Government plans to crack down on rogue landlords through the expansion of mandatory HMO licensing look set to fall short – according to new figures from Simple Landlords Insurance.

The changes will not only leave most criminal landlords outside of the licensing system, but will increase the administrative and cost burden on both honest property investors and local authorities.

I’ve worked with Simple for some time to gather news and information on the sector for growing landlords. Earlier this year, we found that 85% of landlords Simple spoke to weren’t aware of the looming HMO regulation changes.  A month on from their implementation, Simple decided to find out exactly what landlords are facing on the ground, and sent Freedom of Information (FOI) requests to the top 100 most densely populated local authorities in England. 90 replied.

Houses in Multiple Occupation (HMOs) are those containing five or more people in two or more households with shared facilities such as a kitchen, bathroom or toilet must be licensed. The rules were widened on 1 October, removing a minimum three storeys high requirement whilst new conditions on minimum room size and waste collection were imposed.

To gain a license, landlords must now pass a ‘fit and proper’ test as well as providing proof of compliance with fire safety regulations and provide tenants with a written statement of the terms of their occupancy.

The FOI research reveals the majority of local authorities simply don’t know how many unlicensed HMOs are in their area – let alone where they are – leaving them ill-equipped to seek those who break the rules or take advantage of new enforcement powers.

The FOI requests returned by 90 local authorities reveal:

  • Two thirds (60/90) of local authorities don’t know how many unlicensed HMOs are operating in their area
  • Over one third (31/90) have no idea how many properties are now in scope and require a license
  • There were only 103 HMO licences rejected at application over the last 12 months, versus a total of 18,881 licenses granted.

Perhaps not surprisingly, of those local authorities that did feel informed enough to make a prediction, it was the major conurbations that expect real hikes. Liverpool City Council had 1,195 HMOs with a mandatory license before 1 October, and expects that 5,000 will require licensing. Birmingham expects numbers to swell from 1,853 to 4,000 and Southampton expects the numbers will increase from 551 to 2500.

And whilst many London boroughs had no idea at all how many additional HMOs would come under scope, those that did are also expecting a huge jump – in Greenwich from 147 to 3,250 HMOs.

It highlights a real knowledge gap in many local authorities over their own housing stock – which is hampering their efforts to enforce the new rules. This knowledge gap is one that has deteriorated over the last 20 years following the abolition of a requirement for local authorities to conduct a stock condition survey every four years and the privatisation of the Building Research Establishment (BRE) in 1997. Predictive modelling services, such as those provided by the BRE are still available but at a cost and many councils have not invested.

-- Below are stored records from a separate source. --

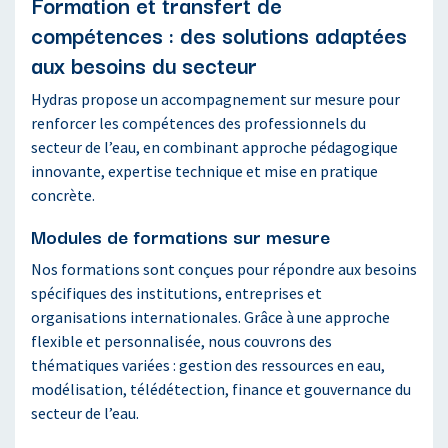
Formation et transfert de
compétences : des solutions adaptées
aux besoins du secteur
Hydras propose un accompagnement sur mesure pour
renforcer les compétences des professionnels du
secteur de l’eau, en combinant approche pédagogique
innovante, expertise technique et mise en pratique
concrète.
Modules de formations sur mesure
Nos formations sont conçues pour répondre aux besoins
spécifiques des institutions, entreprises et
organisations internationales. Grâce à une approche
flexible et personnalisée, nous couvrons des
thématiques variées : gestion des ressources en eau,
modélisation, télédétection, finance et gouvernance du
secteur de l’eau.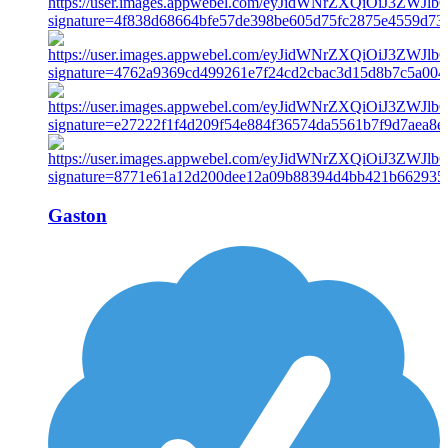
Gaston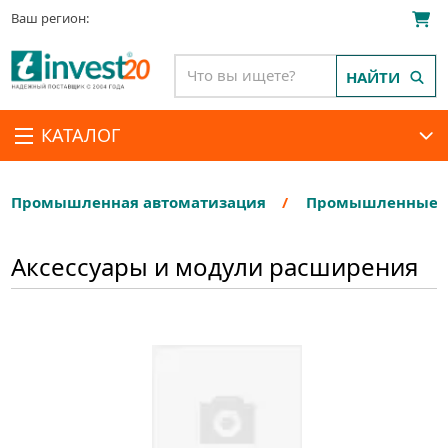
Ваш регион:
НАЙТИ
КАТАЛОГ
Промышленная автоматизация
Промышленные П
Аксессуары и модули расширения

And with many local authorities now faced with at least twice as many mostly voluntary licences to process and check, with the same amount of human resource, their ability to track down and prosecute the rogue elements is also weakened.

Yes, local authorities now have greater powers to prosecute landlords, including the ability to apply for banning orders – but these are all resource heavy endeavours.  And whilst many local authorities will opt for issuing simple fines instead, again, finding the rogue landlords is the first challenge – and then when they are fined, many won’t pay up without going to court – another resource and cost-heavy process.

Housing Minister Heather Wheeler MP claimed the new rules would increase the number of mandatory HMO licenced properties in England from 60,000 to an estimated 220,000 properties and clamp down on rogue landlords. However, as our research shows, the rules are practically unenforceable – and the government’s recent commitment of £2m of additional funding to help implement the scheme whilst welcome is unlikely to have any real impact.

The government’s changes are clearly well-meaning, but the local authorities charged with communicating, administrating and enforcing the rules are swamped, and working in the dark.

Historically, private landlords have not been required to be on any sort of register, and the rules and how they’re enforced have very much been interpreted on a local level. This needs to change. One positive action would be for the government to prioritise helping local authorities know who is renting property in their areas and what type of properties are being let. Another option worth considering, and one that has been implemented in Wales, is for a central government funded national register of all rental properties.

Traditionally, landlords can be resistant to regulation as it can make daily landlord life more difficult. But many are increasingly seeing the lack of structure and national standards as part of the problem, leaving good landlords confused, criminal landlords unchecked, and tenants no better off than before.

Carl Agar

Carl Agar is a landlord, property developer and letting agent at Big Red House, Founder of the Home Safe Scheme, and resident blogger at Simple Landlords Insurance.